Exercise goal –
This calls for a word-for-word copy of all the data, with each picture removed.

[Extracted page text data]
BEGIN
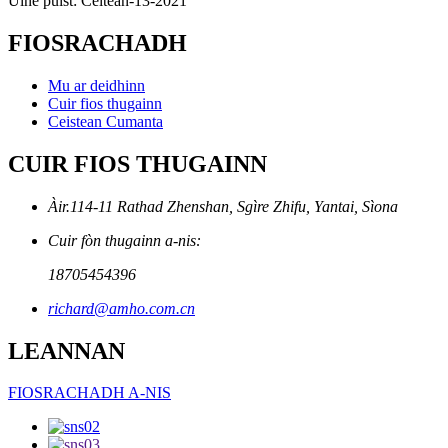
Ùine puist: Cèitean-13-2021
FIOSRACHADH
Mu ar deidhinn
Cuir fios thugainn
Ceistean Cumanta
CUIR FIOS THUGAINN
Àir.114-11 Rathad Zhenshan, Sgìre Zhifu, Yantai, Sìona
Cuir fòn thugainn a-nis:
18705454396
richard@amho.com.cn
LEANNAN
FIOSRACHADH A-NIS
END
Result for this exercise –
Ùine puist: Cèitean-13-2021
FIOSRACHADH
Mu ar deidhinn
Cuir fios thugainn
Ceistean Cumanta
CUIR FIOS THUGAINN
Àir.114-11 Rathad Zhenshan, Sgìre Zhifu, Yantai, Sìona
Cuir fòn thugainn a-nis:
18705454396
richard@amho.com.cn
LEANNAN
FIOSRACHADH A-NIS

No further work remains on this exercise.